• _TASK TO COMPLETE_
In your copy, each record should read exactly as it does below, and no pictures should be present.

*** DATA PROVIDED ***

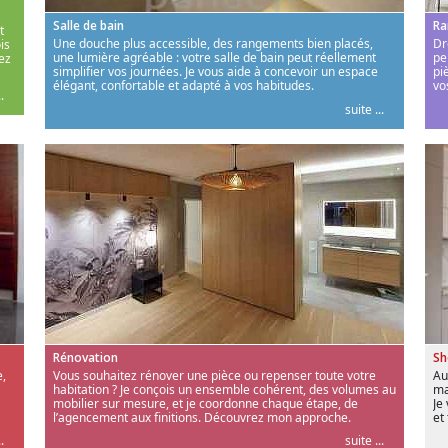
Salle de bain
Ra
t
Une douche plus accessible, des rangements bien placés,
Dr
is
une lumière agréable : votre salle de bain peut réellement
pe
ez
simplifier vos journées. Je vous aide à concevoir un espace
pi
élégant, confortable et adapté à vos habitudes.
vo
.
suite ...
Rénovation
S
,
Vous souhaitez rénover une pièce ou repenser toute votre
Au
habitation ? Je conçois un ensemble cohérent, des volumes au
ma
mobilier sur mesure, et je coordonne chaque étape, de
Je
l’agencement aux finitions. Découvrez mon approche.
et
.
suite ...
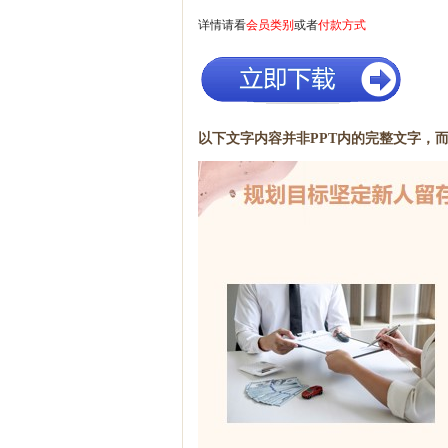
详情请看
会员类别
或者
付款方式
以下文字内容并非PPT内的完整文字，而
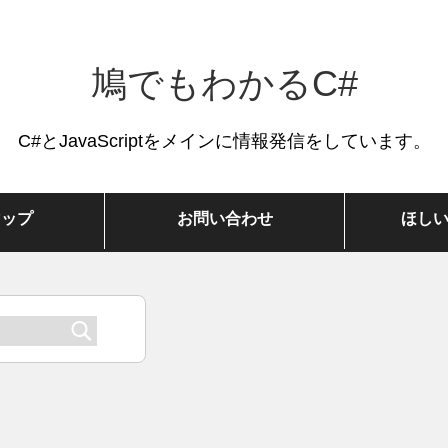
鳩でもわかるC#
C#とJavaScriptをメインに情報発信をしています。
マップ
お問い合わせ
ほし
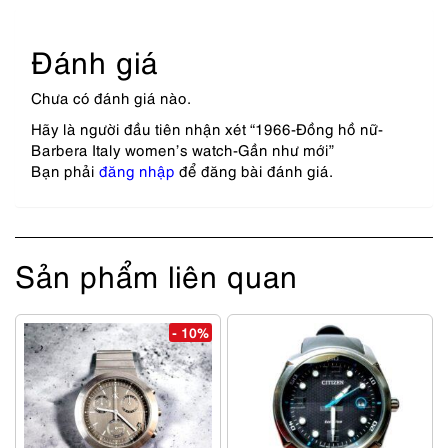
Đánh giá
Chưa có đánh giá nào.
Hãy là người đầu tiên nhận xét “1966-Đồng hồ nữ-
Barbera Italy women’s watch-Gần như mới”
Bạn phải
đăng nhập
để đăng bài đánh giá.
Sản phẩm liên quan
- 10%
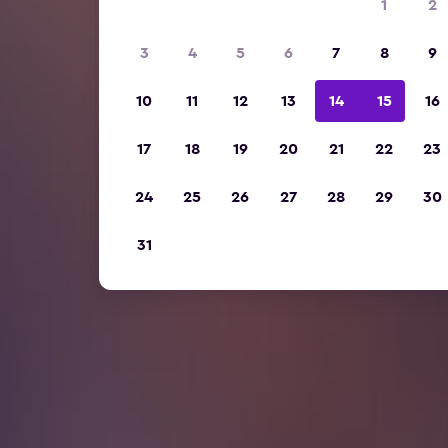
1
2
3
4
5
6
7
8
9
10
11
12
13
14
15
16
17
18
19
20
21
22
23
24
25
26
27
28
29
30
31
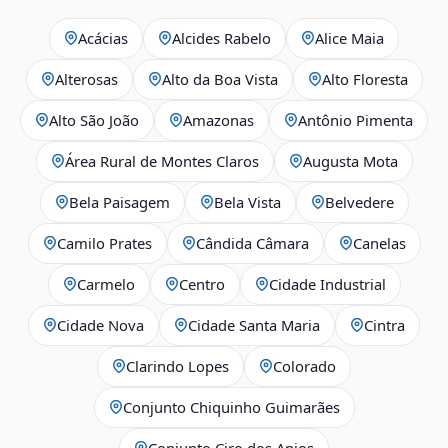
Acácias
Alcides Rabelo
Alice Maia
Alterosas
Alto da Boa Vista
Alto Floresta
Alto São João
Amazonas
Antônio Pimenta
Área Rural de Montes Claros
Augusta Mota
Bela Paisagem
Bela Vista
Belvedere
Camilo Prates
Cândida Câmara
Canelas
Carmelo
Centro
Cidade Industrial
Cidade Nova
Cidade Santa Maria
Cintra
Clarindo Lopes
Colorado
Conjunto Chiquinho Guimarães
Conjunto Ciro dos Anjos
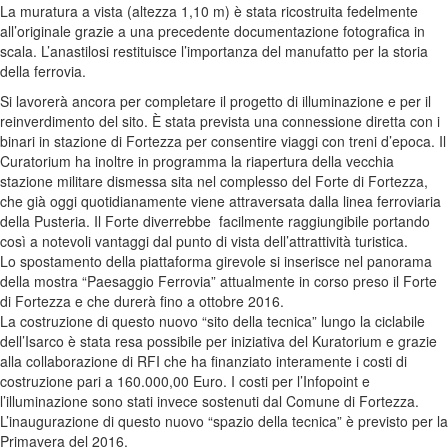
La muratura a vista (altezza 1,10 m) è stata ricostruita fedelmente
all’originale grazie a una precedente documentazione fotografica in
scala. L’anastilosi restituisce l’importanza del manufatto per la storia
della ferrovia.
Si lavorerà ancora per completare il progetto di illuminazione e per il
reinverdimento del sito. È stata prevista una connessione diretta con i
binari in stazione di Fortezza per consentire viaggi con treni d’epoca. Il
Curatorium ha inoltre in programma la riapertura della vecchia
stazione militare dismessa sita nel complesso del Forte di Fortezza,
che già oggi quotidianamente viene attraversata dalla linea ferroviaria
della Pusteria. Il Forte diverrebbe facilmente raggiungibile portando
così a notevoli vantaggi dal punto di vista dell’attrattività turistica.
Lo spostamento della piattaforma girevole si inserisce nel panorama
della mostra “Paesaggio Ferrovia” attualmente in corso preso il Forte
di Fortezza e che durerà fino a ottobre 2016.
La costruzione di questo nuovo “sito della tecnica” lungo la ciclabile
dell’Isarco è stata resa possibile per iniziativa del Kuratorium e grazie
alla collaborazione di RFI che ha finanziato interamente i costi di
costruzione pari a 160.000,00 Euro. I costi per l’Infopoint e
l’illuminazione sono stati invece sostenuti dal Comune di Fortezza.
L’inaugurazione di questo nuovo “spazio della tecnica” è previsto per la
Primavera del 2016.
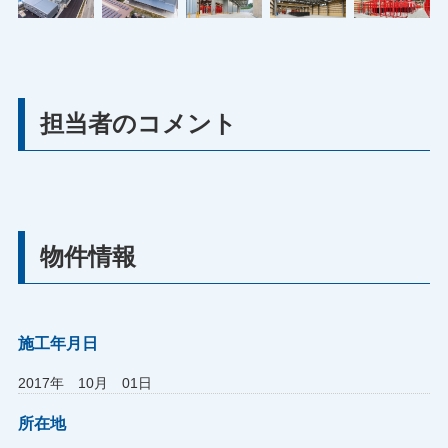
担当者のコメント
物件情報
施工年月日
2017年 10月 01日
所在地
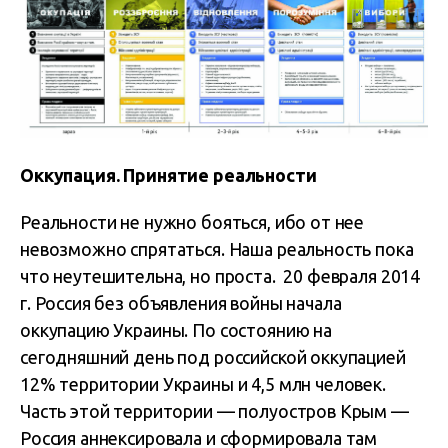
Оккупация. Принятие реальности
Реальности не нужно бояться, ибо от нее
невозможно спрятаться. Наша реальность пока
что неутешительна, но проста. 20 февраля 2014
г. Россия без объявления войны начала
оккупацию Украины. По состоянию на
сегодняшний день под российской оккупацией
12% территории Украины и 4,5 млн человек.
Часть этой территории — полуостров Крым —
Россия аннексировала и сформировала там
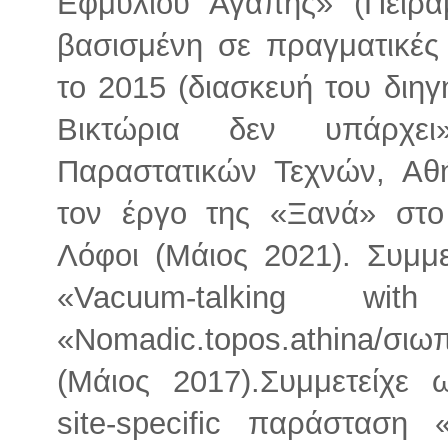
Εφμυλίου Αγάπης» (Πειρα
βασισμένη σε πραγματικές μ
το 2015 (διασκευή του διη
Βικτώρια δεν υπάρχει»
Παραστατικών Τεχνών, Αθή
τον έργο της «Ξανά» στο
Λόφοι (Μάιος 2021). Συμμ
«Vacuum-talking w
«Nomadic.topos.athina/σι
(Μάιος 2017).Συμμετείχε
site-specific παράσταση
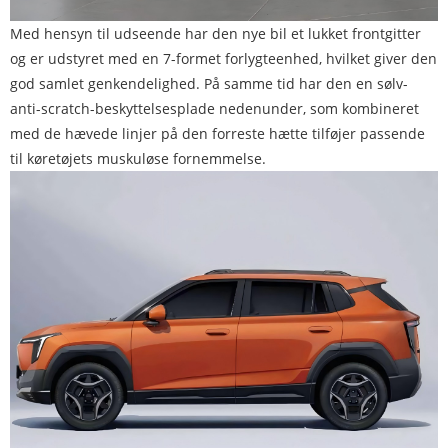
Med hensyn til udseende har den nye bil et lukket frontgitter
og er udstyret med en 7-formet forlygteenhed, hvilket giver den
god samlet genkendelighed. På samme tid har den en sølv-
anti-scratch-beskyttelsesplade nedenunder, som kombineret
med de hævede linjer på den forreste hætte tilføjer passende
til køretøjets muskuløse fornemmelse.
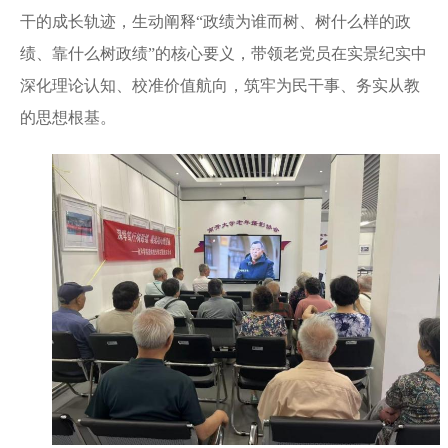
干的成长轨迹，生动阐释
“政绩为谁而树、树什么样的政
绩、靠什么树政绩”的核心要义，带领老党员在实景纪实中
深化理论认知、校准价值航向，筑牢为民干事、务实从教
的思想根基。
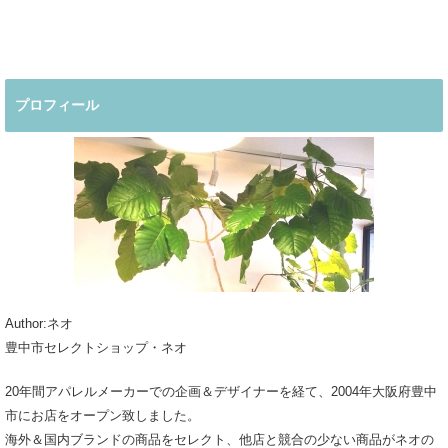
デ
デ
着回しコーデ
夏コーデ
プロフィール
Author:ネオ
豊中市セレクトショップ・ネオ
20年間アパレルメーカーでの企画＆デザイナーを経て、2004年大阪府豊中
市にお店をオープン致しました。
海外＆国内ブランドの商品をセレクト、他店と競合の少ない商品がネオの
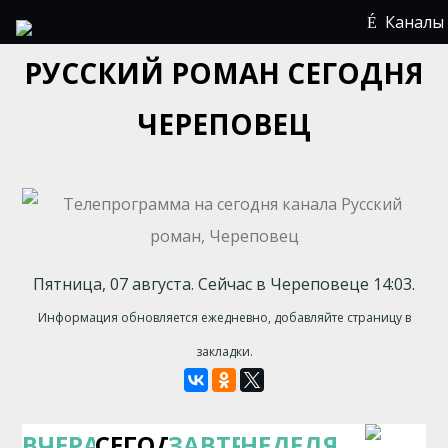
Каналы
РУССКИЙ РОМАН СЕГОДНЯ
ЧЕРЕПОВЕЦ
Пятница, 07 августа. Сейчас в Череповеце 14:03.
Информация обновляется ежедневно, добавляйте страницу в
закладки.
ВЧЕРА
СЕГОДНЯ
ЗАВТРА
НЕДЕЛЯ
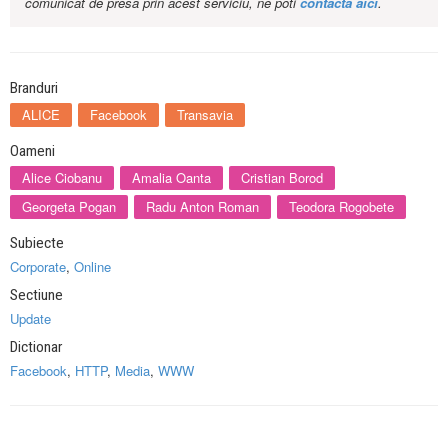
comunicat de presa prin acest serviciu, ne poti
contacta aici
.
Branduri
ALICE
Facebook
Transavia
Oameni
Alice Ciobanu
Amalia Oanta
Cristian Borod
Georgeta Pogan
Radu Anton Roman
Teodora Rogobete
Subiecte
Corporate
,
Online
Sectiune
Update
Dictionar
Facebook
,
HTTP
,
Media
,
WWW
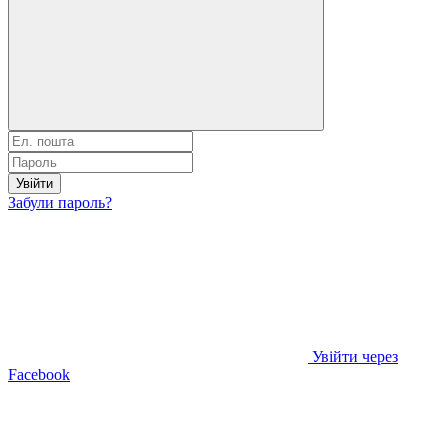
Увійти
Забули пароль?
Увійти через
Facebook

*** End of DATA PROVIDED ***

• _TASK RESULT_
Salle de bain
Ra
t
Une douche plus accessible, des rangements bien placés,
Dr
is
une lumière agréable : votre salle de bain peut réellement
pe
ez
simplifier vos journées. Je vous aide à concevoir un espace
pi
élégant, confortable et adapté à vos habitudes.
vo
.
suite ...
Rénovation
S
,
Vous souhaitez rénover une pièce ou repenser toute votre
Au
habitation ? Je conçois un ensemble cohérent, des volumes au
ma
mobilier sur mesure, et je coordonne chaque étape, de
Je
l’agencement aux finitions. Découvrez mon approche.
et
.
suite ...
详情请看
会员类别
或者
付款方式
以下文字内容并非PPT内的完整文字，而
鳩でもわかるC#
C#とJavaScriptをメインに情報発信をしています。
マップ
お問い合わせ
ほし
Đánh giá
Chưa có đánh giá nào.
Hãy là người đầu tiên nhận xét “1966-Đồng hồ nữ-
Barbera Italy women’s watch-Gần như mới”
Bạn phải
đăng nhập
để đăng bài đánh giá.
Sản phẩm liên quan
- 10%
1
2
3
4
5
6
7
8
9
10
11
12
13
14
15
16
17
18
19
20
21
22
23
24
25
26
27
28
29
30
31
Acácias
Alcides Rabelo
Alice Maia
Alterosas
Alto da Boa Vista
Alto Floresta
Alto São João
Amazonas
Antônio Pimenta
Área Rural de Montes Claros
Augusta Mota
Bela Paisagem
Bela Vista
Belvedere
Camilo Prates
Cândida Câmara
Canelas
Carmelo
Centro
Cidade Industrial
Cidade Nova
Cidade Santa Maria
Cintra
Clarindo Lopes
Colorado
Conjunto Chiquinho Guimarães
Conjunto Ciro dos Anjos
La muratura a vista (altezza 1,10 m) è stata ricostruita fedelmente
all’originale grazie a una precedente documentazione fotografica in
scala. L’anastilosi restituisce l’importanza del manufatto per la storia
della ferrovia.
Si lavorerà ancora per completare il progetto di illuminazione e per il
reinverdimento del sito. È stata prevista una connessione diretta con i
binari in stazione di Fortezza per consentire viaggi con treni d’epoca. Il
Curatorium ha inoltre in programma la riapertura della vecchia
stazione militare dismessa sita nel complesso del Forte di Fortezza,
che già oggi quotidianamente viene attraversata dalla linea ferroviaria
della Pusteria. Il Forte diverrebbe facilmente raggiungibile portando
così a notevoli vantaggi dal punto di vista dell’attrattività turistica.
Lo spostamento della piattaforma girevole si inserisce nel panorama
della mostra “Paesaggio Ferrovia” attualmente in corso preso il Forte
di Fortezza e che durerà fino a ottobre 2016.
La costruzione di questo nuovo “sito della tecnica” lungo la ciclabile
dell’Isarco è stata resa possibile per iniziativa del Kuratorium e grazie
alla collaborazione di RFI che ha finanziato interamente i costi di
costruzione pari a 160.000,00 Euro. I costi per l’Infopoint e
l’illuminazione sono stati invece sostenuti dal Comune di Fortezza.
L’inaugurazione di questo nuovo “spazio della tecnica” è previsto per la
Primavera del 2016.
担当者のコメント
物件情報
施工年月日
2017年 10月 01日
所在地
Оккупация. Принятие реальности
Реальности не нужно бояться, ибо от нее
невозможно спрятаться. Наша реальность пока
что неутешительна, но проста. 20 февраля 2014
г. Россия без объявления войны начала
оккупацию Украины. По состоянию на
сегодняшний день под российской оккупацией
12% территории Украины и 4,5 млн человек.
Часть этой территории — полуостров Крым —
Россия аннексировала и сформировала там
Εφμυλίου Αγάπης» (Πειρα
βασισμένη σε πραγματικές μ
το 2015 (διασκευή του διη
Βικτώρια δεν υπάρχει»
Παραστατικών Τεχνών, Αθή
τον έργο της «Ξανά» στο
Λόφοι (Μάιος 2021). Συμμ
«Vacuum-talking w
«Nomadic.topos.athina/σι
(Μάιος 2017).Συμμετείχε
site-specific παράσταση
Med hensyn til udseende har den nye bil et lukket frontgitter
og er udstyret med en 7-formet forlygteenhed, hvilket giver den
god samlet genkendelighed. På samme tid har den en sølv-
anti-scratch-beskyttelsesplade nedenunder, som kombineret
med de hævede linjer på den forreste hætte tilføjer passende
til køretøjets muskuløse fornemmelse.
干的成长轨迹，生动阐释
“政绩为谁而树、树什么样的政
绩、靠什么树政绩”的核心要义，带领老党员在实景纪实中
深化理论认知、校准价值航向，筑牢为民干事、务实从教
的思想根基。
デ
デ
着回しコーデ
夏コーデ
プロフィール
Author:ネオ
豊中市セレクトショップ・ネオ
20年間アパレルメーカーでの企画＆デザイナーを経て、2004年大阪府豊中
市にお店をオープン致しました。
海外＆国内ブランドの商品をセレクト、他店と競合の少ない商品がネオの
Каналы
РУССКИЙ РОМАН СЕГОДНЯ
ЧЕРЕПОВЕЦ
Пятница, 07 августа. Сейчас в Череповеце 14:03.
Информация обновляется ежедневно, добавляйте страницу в
закладки.
ВЧЕРА
СЕГОДНЯ
ЗАВТРА
НЕДЕЛЯ
comunicat de presa prin acest serviciu, ne poti
contacta aici
.
Branduri
ALICE
Facebook
Transavia
Oameni
Alice Ciobanu
Amalia Oanta
Cristian Borod
Georgeta Pogan
Radu Anton Roman
Teodora Rogobete
Subiecte
Corporate
,
Online
Sectiune
Update
Dictionar
Facebook
,
HTTP
,
Media
,
WWW
Увійти
Забули пароль?
Увійти через
Facebook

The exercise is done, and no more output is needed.